Management expects the WarnerMedia-Discovery transaction to close by the middle of next year. It follows a completed deal to divest most of its DirecTV satellite-TV operations through a transaction with private-equity firm TPG Capital.

Based on Discovery stock’s levels (Discovery shareholders will own 29% of the combined media company), Keybanc’s Nispel calculates that the post-spin-off AT&T telecom business is trading for below $20 a share, or less than 6 times his estimate of $42.7 billion in 2023 adjusted earnings before interest, taxes, depreciation, and amortization. That’s an undemanding valuation.

But Nispel isn’t as confident in the telecom company’s growth prospects as its management is. He expects the company to deliver $16.6 billion in free cash flow in 2023, versus management’s guidance of $20 billion.

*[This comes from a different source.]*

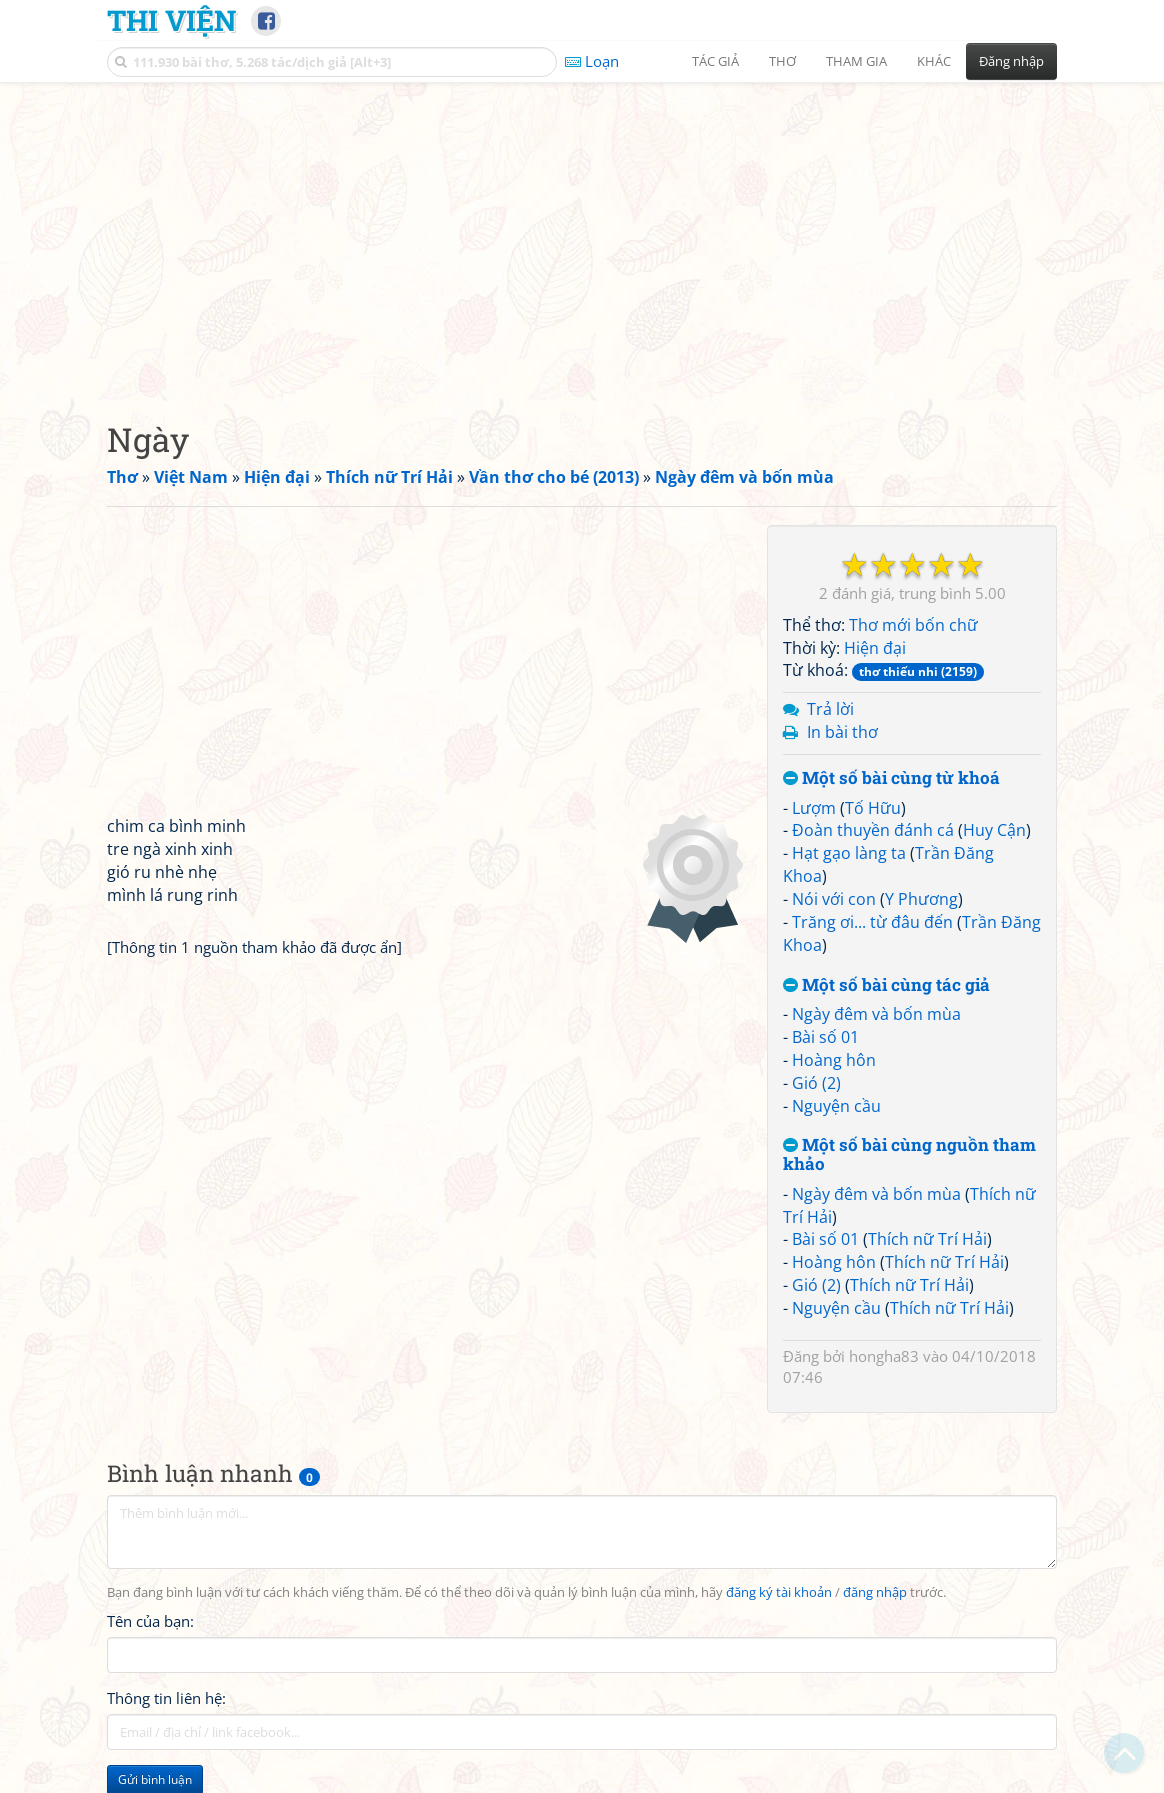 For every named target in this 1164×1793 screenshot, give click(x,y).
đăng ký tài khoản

Nispel also models annual revenue and Ebitda growth rates of 1.8% and 2%, respectively, from 2021 to 2024—both below company estimates. He sees continued secular decline in AT&T’s business wireline segment and is concerned about industry competition weighing on profit margins in wireless and broadband.

He calculates an annual dividend yield of about 5.8% for post-WarnerMedia AT&T, down from about 8% today.

That being said, Nispel still doesn’t see AT&T or the U.S. wireless business as the place for investors to be—instead favoring the wired cable operators.

“AT&T is inexpensive, though we continue to feel like AT&T is a value trap and have our concerns on all three [Hold-rated] wireless carriers on their ability to execute their strategies, whereas we feel the competitive advantage goes to cable until proven otherwise,” he wrote. 

Cable stocks have been controversial lately as well, and telecom stocks in general have had a difficult year. AT&T stock has lost 4% after dividends so far in 2021, versus a 17% return for the S&P 500 and 14% for the Dow Jones Industrial Average.


Verizon Communications

(VZ) stock has lost 8% and T-Mobile US (TMUS) stock is down 12%.